O Presidente da República salientou que o cabo da GNR “tinha uma carreira bem conhecida e era muito querido na corporação”, que enfrenta agora uma “situação dolorosa, lamentável, que se espera que seja objeto de devida investigação e punição”.
“E aí se junta também um pesar pessoal, porque eu conhecia bem a família, éramos próximos em Monte Gordo. Mas o mais importante é o pesar do país, num ato criminoso, grave, muito grave, em que mais uma vez a Guarda Nacional Republicana mostrou como é fundamental para a defesa das fronteiras de Portugal e para garantir a ordem e a segurança pública no nosso país”, acrescentou Marcelo Rebelo de Sousa.

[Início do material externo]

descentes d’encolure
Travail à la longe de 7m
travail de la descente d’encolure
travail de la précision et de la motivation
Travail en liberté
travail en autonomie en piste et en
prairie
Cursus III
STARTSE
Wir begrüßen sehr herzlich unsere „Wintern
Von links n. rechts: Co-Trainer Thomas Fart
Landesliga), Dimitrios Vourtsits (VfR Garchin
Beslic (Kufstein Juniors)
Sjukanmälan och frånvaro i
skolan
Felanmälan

Questionado sobre se já teve oportunidade de falar com os familiares dos outros militares que ficaram feridos, o chefe de Estado disse não o tinha ainda feito. “Ainda não, porque não consegui ainda o contato telefónico”, concluiu.

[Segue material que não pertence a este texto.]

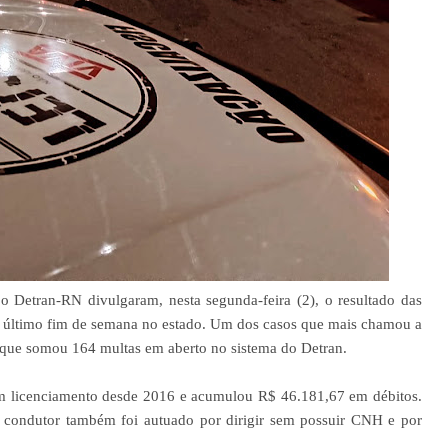
o Detran-RN divulgaram, nesta segunda-feira (2), o resultado das
o último fim de semana no estado. Um dos casos que mais chamou a
a que somou 164 multas em aberto no sistema do Detran.
em licenciamento desde 2016 e acumulou R$ 46.181,67 em débitos.
O condutor também foi autuado por dirigir sem possuir CNH e por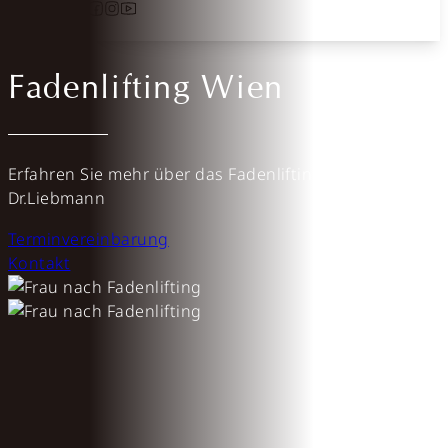
Follow us on Facebook
Follow us on Instagram
Follow us on YouTube
Fadenlifting Wien
Erfahren Sie mehr über das Fadenlifting bei
Dr.Liebmann
Terminvereinbarung
Kontakt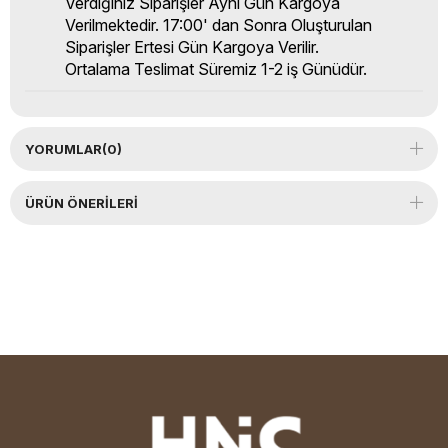
Verdiğiniz Siparişler Aynı Gün Kargoya
Verilmektedir. 17:00' dan Sonra Oluşturulan
Siparişler Ertesi Gün Kargoya Verilir.
Ortalama Teslimat Süremiz 1-2 iş Günüdür.
YORUMLAR
(0)
ÜRÜN ÖNERILERI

Conforme noticiámos, um militar da GNR morreu e três ficaram feridos, na segunda-feira à noite, após a embarcação da Guarda ter sido abalroada por uma lancha rápida, presumivelmente relacionada com tráfico de droga.
“Dadas as características da embarcação de alta velocidade, presume-se que esteja ligada ao tráfico de droga”, adiantou fonte da GNR à agência Lusa.
Após o embate, a lancha de alta velocidade foi encontrada a arder a duas milhas (quase quatro quilómetros) do local onde ocorreu o acidente no rio Guadiana, ao largo de Alcoutim, no Algarve, tendo os ocupantes fugido, segundo a fonte.